Young Women's Work: On Generational Tension & The Third Wave
Latest“I was pretty young when my Barbies started having abortions,” said writer Jennifer Baumgardner last night. The event was called “Young Women, Feminism And The Future.” I wished for a little bit more of the future stuff.
Baumgardner was explaining something she and her Manifesta co-author Amy Richards had talked about a lot, in the ten years since the book was published and before: they had grown up with “feminism in the water” and had come up with their own version of the women’s movement, which was branded as the Third Wave.
“One thing that hasn’t changed since Manifesta is intergenerational tension,” said Amy. And there’s plenty of evidence of that — witness the debate this week about women’s involvement in reproductive rights issues. The twist is that listening to them last night, I felt something akin to the mild alienation they must have felt about an earlier generation of women’s rights activists, even as their version of feminism had inspired me as a teenager and young adult. That was because it seemed more diverse, more aware, more welcoming, and more attuned to the culture.

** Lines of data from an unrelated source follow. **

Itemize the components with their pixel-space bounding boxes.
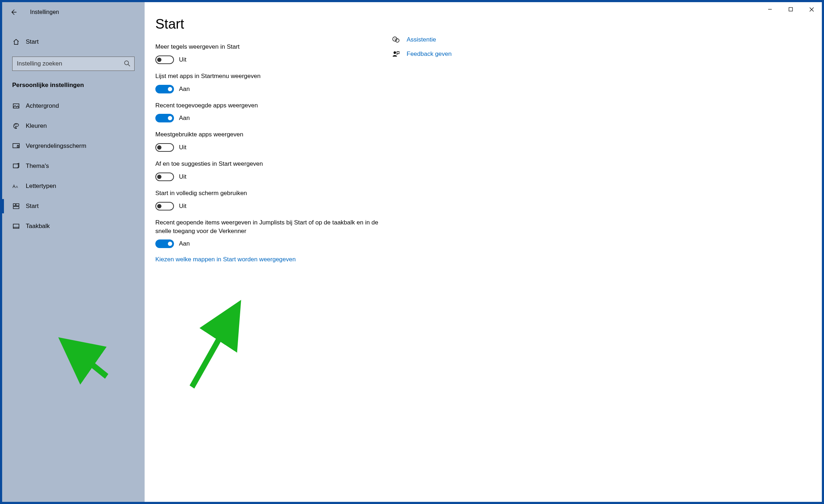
- svg-rect-17: [13, 207, 19, 209]
- toggle-state: Uit: [179, 173, 186, 180]
- sidebar: Instellingen Start Persoonlijke instelli…: [2, 2, 145, 502]
- setting-label: Recent geopende items weergeven in Jumpl…: [155, 218, 384, 236]
- taskbar-icon: [12, 223, 20, 230]
- toggle-recent-apps[interactable]: [155, 114, 174, 122]
- help-column: ? Assistentie Feedback geven: [392, 16, 452, 495]
- setting-jumplists: Recent geopende items weergeven in Jumpl…: [155, 218, 384, 248]
- main-content: Start Meer tegels weergeven in Start Uit…: [145, 2, 822, 502]
- sidebar-item-label: Vergrendelingsscherm: [26, 142, 86, 150]
- back-button[interactable]: [6, 5, 21, 19]
- setting-more-tiles: Meer tegels weergeven in Start Uit: [155, 43, 384, 64]
- toggle-state: Aan: [179, 240, 190, 247]
- svg-text:A: A: [16, 185, 18, 189]
- svg-text:?: ?: [394, 38, 396, 41]
- svg-point-8: [15, 124, 16, 125]
- window-title: Instellingen: [30, 9, 59, 15]
- setting-label: Recent toegevoegde apps weergeven: [155, 101, 384, 110]
- themes-icon: [12, 163, 20, 170]
- svg-rect-1: [789, 8, 793, 11]
- window-controls: [760, 2, 822, 16]
- svg-rect-18: [13, 224, 19, 228]
- palette-icon: [12, 122, 20, 130]
- setting-fullscreen: Start in volledig scherm gebruiken Uit: [155, 189, 384, 210]
- sidebar-item-label: Start: [26, 203, 39, 210]
- home-nav[interactable]: Start: [2, 33, 145, 51]
- svg-point-7: [14, 125, 15, 126]
- toggle-state: Aan: [179, 86, 190, 93]
- category-title: Persoonlijke instellingen: [2, 78, 145, 96]
- setting-label: Meer tegels weergeven in Start: [155, 43, 384, 51]
- svg-rect-15: [13, 204, 15, 206]
- sidebar-item-label: Taakbalk: [26, 223, 50, 230]
- sidebar-item-fonts[interactable]: AA Lettertypen: [2, 176, 145, 196]
- toggle-state: Uit: [179, 203, 186, 210]
- picture-icon: [12, 102, 20, 110]
- svg-rect-12: [13, 164, 18, 168]
- setting-label: Af en toe suggesties in Start weergeven: [155, 160, 384, 168]
- maximize-button[interactable]: [780, 2, 801, 16]
- setting-most-used: Meestgebruikte apps weergeven Uit: [155, 130, 384, 152]
- home-label: Start: [26, 38, 39, 45]
- svg-text:A: A: [13, 184, 15, 189]
- setting-suggestions: Af en toe suggesties in Start weergeven …: [155, 160, 384, 181]
- search-wrap: [12, 57, 135, 71]
- fonts-icon: AA: [12, 183, 20, 190]
- toggle-fullscreen[interactable]: [155, 202, 174, 210]
- settings-column: Start Meer tegels weergeven in Start Uit…: [155, 16, 384, 495]
- sidebar-item-colors[interactable]: Kleuren: [2, 116, 145, 136]
- settings-window: Instellingen Start Persoonlijke instelli…: [2, 2, 822, 502]
- toggle-more-tiles[interactable]: [155, 55, 174, 64]
- toggle-most-used[interactable]: [155, 143, 174, 152]
- sidebar-item-background[interactable]: Achtergrond: [2, 96, 145, 116]
- svg-rect-16: [16, 204, 19, 206]
- sidebar-item-taskbar[interactable]: Taakbalk: [2, 216, 145, 236]
- toggle-jumplists[interactable]: [155, 239, 174, 248]
- toggle-suggestions[interactable]: [155, 173, 174, 181]
- nav-list: Achtergrond Kleuren Vergrendelingsscherm…: [2, 96, 145, 236]
- start-icon: [12, 203, 20, 210]
- search-input[interactable]: [12, 57, 135, 71]
- toggle-state: Aan: [179, 115, 190, 122]
- toggle-state: Uit: [179, 56, 186, 63]
- toggle-state: Uit: [179, 144, 186, 151]
- sidebar-item-label: Thema's: [26, 163, 49, 170]
- svg-point-23: [394, 52, 396, 54]
- sidebar-item-lockscreen[interactable]: Vergrendelingsscherm: [2, 136, 145, 156]
- help-feedback[interactable]: Feedback geven: [392, 50, 452, 58]
- setting-label: Start in volledig scherm gebruiken: [155, 189, 384, 198]
- help-assist[interactable]: ? Assistentie: [392, 36, 452, 44]
- assist-icon: ?: [392, 36, 400, 44]
- toggle-app-list[interactable]: [155, 85, 174, 93]
- lockscreen-icon: [12, 142, 20, 150]
- home-icon: [12, 38, 20, 45]
- help-label: Feedback geven: [407, 50, 452, 58]
- setting-label: Lijst met apps in Startmenu weergeven: [155, 72, 384, 81]
- svg-rect-11: [17, 146, 19, 147]
- sidebar-item-label: Kleuren: [26, 122, 47, 130]
- svg-point-9: [16, 124, 17, 125]
- sidebar-item-label: Lettertypen: [26, 183, 56, 190]
- feedback-icon: [392, 50, 400, 58]
- setting-app-list: Lijst met apps in Startmenu weergeven Aa…: [155, 72, 384, 93]
- choose-folders-link[interactable]: Kiezen welke mappen in Start worden weer…: [155, 256, 384, 263]
- page-title: Start: [155, 16, 384, 32]
- sidebar-item-label: Achtergrond: [26, 102, 59, 110]
- minimize-button[interactable]: [760, 2, 780, 16]
- sidebar-header: Instellingen: [2, 2, 145, 22]
- sidebar-item-start[interactable]: Start: [2, 196, 145, 216]
- svg-rect-6: [13, 104, 19, 108]
- setting-label: Meestgebruikte apps weergeven: [155, 130, 384, 139]
- close-button[interactable]: [801, 2, 822, 16]
- setting-recent-apps: Recent toegevoegde apps weergeven Aan: [155, 101, 384, 123]
- help-label: Assistentie: [407, 36, 436, 43]
- sidebar-item-themes[interactable]: Thema's: [2, 156, 145, 176]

But because Veronica Chambers had to cancel (she was on a trip delayed by the Icelandic volcano), it was an all-white panel. And yes, the amount of time they spent talking about their mothers was touching. But the friend I came with and I both had mothers that came of age in other countries (Cuba, Israel) who were strong-willed and independent but for whom official Feminism was never an explicit part of their lives. It was a lovely thing that these women had been raised by mothers for whom it was, but as a central prong of “young women’s feminism,” it seemed a pretty niche and, given the makeup of feminist-identified women back then, a rather white and educated, middle-class concern.